最後に、ユークリッド距離に基づくPCoAの図です。図の縦横比(アスペクト比)を1:1にすれば、もともとの二次元散布図とほぼ同じ配置になっているのがわかるはずです。
#PCoA based on Euclidean distance
test_eu.d<-vegdist(test_sample, method="euclidean") #calculate Euclidean dissimilarity
PCoA_test_eu <- cmdscale(test_eu.d, k = 2) #execute PCoA
x<-PCoA_test_eu[,1] #extract the position of each sample (A,B,C,D)
y<-PCoA_test_eu[,2]
plot(x,y, cex=0.5,xlim=c(-3,6),ylim=c(-3,6)) #2D scatter plot
text(x,y,label=rownames(test_sample)) #set the symbols
さて上のユークリッド距離に基づくPCoA散布図ですが、実はこれは主成分分析PCAの結果と全く同じになります。Rのveganパッケージに含まれる関数rda()でPCAを行うには通常以下のようなスクリプトを用意します。
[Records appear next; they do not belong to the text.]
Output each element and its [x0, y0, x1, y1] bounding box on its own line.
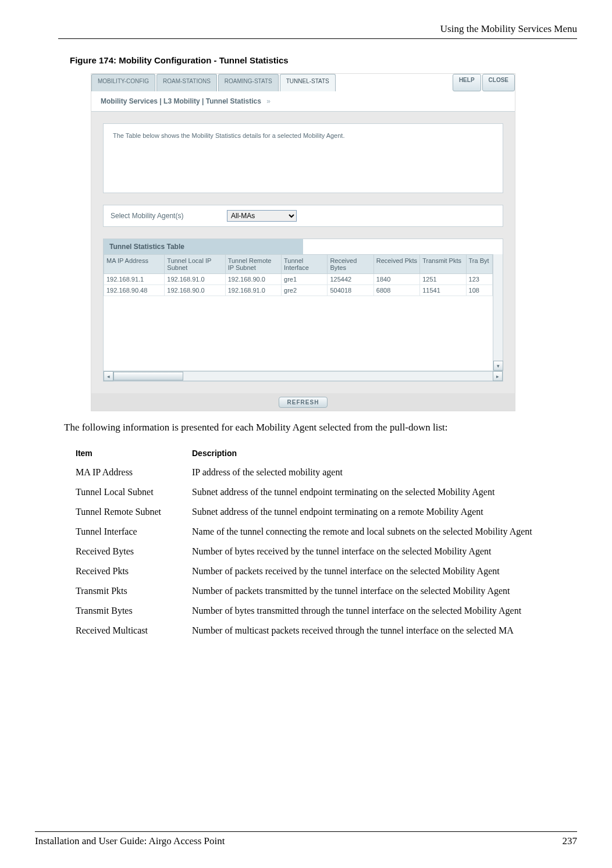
tab-roaming-stats[interactable]: ROAMING-STATS	[218, 74, 279, 91]
footer-rule	[35, 831, 577, 832]
refresh-row: REFRESH	[91, 393, 515, 411]
stats-table-wrap: Tunnel Statistics Table MA IP Address Tu…	[103, 239, 503, 382]
description-item: Transmit Pkts	[76, 581, 192, 601]
description-row: Tunnel Local SubnetSubnet address of the…	[76, 482, 588, 502]
description-text: Name of the tunnel connecting the remote…	[192, 522, 588, 542]
tab-tunnel-stats[interactable]: TUNNEL-STATS	[280, 74, 336, 91]
page-header: Using the Mobility Services Menu	[58, 23, 577, 35]
description-text: Subnet address of the tunnel endpoint te…	[192, 482, 588, 502]
col-tx-bytes: Tra Byt	[466, 255, 492, 274]
description-row: Transmit PktsNumber of packets transmitt…	[76, 581, 588, 601]
description-table: Item Description MA IP AddressIP address…	[76, 444, 588, 641]
description-text: IP address of the selected mobility agen…	[192, 463, 588, 482]
scroll-left-icon[interactable]: ◂	[104, 371, 113, 381]
description-text: Number of bytes received by the tunnel i…	[192, 542, 588, 561]
footer-left: Installation and User Guide: Airgo Acces…	[35, 835, 225, 847]
refresh-button[interactable]: REFRESH	[279, 397, 328, 408]
col-tunnel-if: Tunnel Interface	[282, 255, 328, 274]
description-row: Tunnel Remote SubnetSubnet address of th…	[76, 502, 588, 522]
header-rule	[58, 38, 577, 39]
breadcrumb-arrow-icon: »	[266, 97, 271, 105]
breadcrumb-text: Mobility Services | L3 Mobility | Tunnel…	[101, 97, 261, 105]
select-agent-dropdown[interactable]: All-MAs	[227, 210, 297, 222]
description-row: Received BytesNumber of bytes received b…	[76, 542, 588, 561]
tab-mobility-config[interactable]: MOBILITY-CONFIG	[91, 74, 155, 91]
description-text: Number of multicast packets received thr…	[192, 621, 588, 641]
description-item: Tunnel Remote Subnet	[76, 502, 192, 522]
table-row: 192.168.91.1 192.168.91.0 192.168.90.0 g…	[104, 274, 493, 285]
close-button[interactable]: CLOSE	[482, 74, 515, 91]
col-local-subnet: Tunnel Local IP Subnet	[165, 255, 225, 274]
description-row: Received PktsNumber of packets received …	[76, 561, 588, 581]
description-text: Subnet address of the tunnel endpoint te…	[192, 502, 588, 522]
table-header-row: MA IP Address Tunnel Local IP Subnet Tun…	[104, 255, 493, 274]
stats-table: MA IP Address Tunnel Local IP Subnet Tun…	[104, 254, 493, 354]
stats-table-title: Tunnel Statistics Table	[104, 239, 303, 254]
footer-page-number: 237	[563, 835, 578, 847]
description-item: MA IP Address	[76, 463, 192, 482]
desc-header-item: Item	[76, 444, 192, 463]
description-text: Number of packets received by the tunnel…	[192, 561, 588, 581]
tab-row: MOBILITY-CONFIG ROAM-STATIONS ROAMING-ST…	[91, 74, 515, 91]
scroll-down-icon[interactable]: ▾	[493, 361, 503, 371]
scroll-right-icon[interactable]: ▸	[493, 371, 503, 381]
description-item: Received Pkts	[76, 561, 192, 581]
vertical-scrollbar[interactable]: ▾	[493, 254, 503, 371]
select-agent-label: Select Mobility Agent(s)	[111, 212, 227, 220]
breadcrumb: Mobility Services | L3 Mobility | Tunnel…	[91, 91, 515, 112]
col-remote-subnet: Tunnel Remote IP Subnet	[225, 255, 281, 274]
description-row: Tunnel InterfaceName of the tunnel conne…	[76, 522, 588, 542]
col-tx-pkts: Transmit Pkts	[420, 255, 466, 274]
screenshot-panel: MOBILITY-CONFIG ROAM-STATIONS ROAMING-ST…	[91, 73, 515, 411]
description-item: Tunnel Interface	[76, 522, 192, 542]
scroll-thumb[interactable]	[113, 372, 183, 380]
tab-roam-stations[interactable]: ROAM-STATIONS	[156, 74, 217, 91]
help-button[interactable]: HELP	[453, 74, 481, 91]
select-agent-row: Select Mobility Agent(s) All-MAs	[103, 205, 503, 227]
description-text: Number of packets transmitted by the tun…	[192, 581, 588, 601]
description-item: Received Multicast	[76, 621, 192, 641]
info-text: The Table below shows the Mobility Stati…	[103, 123, 503, 193]
description-row: Transmit BytesNumber of bytes transmitte…	[76, 601, 588, 621]
page-footer: Installation and User Guide: Airgo Acces…	[35, 831, 577, 847]
col-rx-bytes: Received Bytes	[328, 255, 373, 274]
description-item: Tunnel Local Subnet	[76, 482, 192, 502]
col-ma-ip: MA IP Address	[104, 255, 165, 274]
description-row: MA IP AddressIP address of the selected …	[76, 463, 588, 482]
description-row: Received MulticastNumber of multicast pa…	[76, 621, 588, 641]
description-item: Received Bytes	[76, 542, 192, 561]
desc-header-description: Description	[192, 444, 588, 463]
intro-paragraph: The following information is presented f…	[64, 422, 577, 433]
horizontal-scrollbar[interactable]: ◂ ▸	[104, 371, 503, 381]
description-text: Number of bytes transmitted through the …	[192, 601, 588, 621]
figure-caption: Figure 174: Mobility Configuration - Tun…	[70, 55, 577, 65]
col-rx-pkts: Received Pkts	[373, 255, 419, 274]
table-row: 192.168.90.48 192.168.90.0 192.168.91.0 …	[104, 285, 493, 296]
description-item: Transmit Bytes	[76, 601, 192, 621]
scaling=1というオプションでの可視化では、サンプル間の距離は、サンプル間のユークリッド距離に対応します。
##########Finally, show PCA with scale 1 (see Biodiversity manual Chapter 10)
PCA_test<-rda(test_sample)
plot1<-ordiplot(PCA_test, scaling=1, type="text")
x軸の向きが上のPCoAと逆転していますが、各点の相対的位置はほぼ同一であることが読み取れると思います。
PC軸が何を示すとか、説明率とか詳細はいろいろあるのですが、ここでは触れずに終了とします。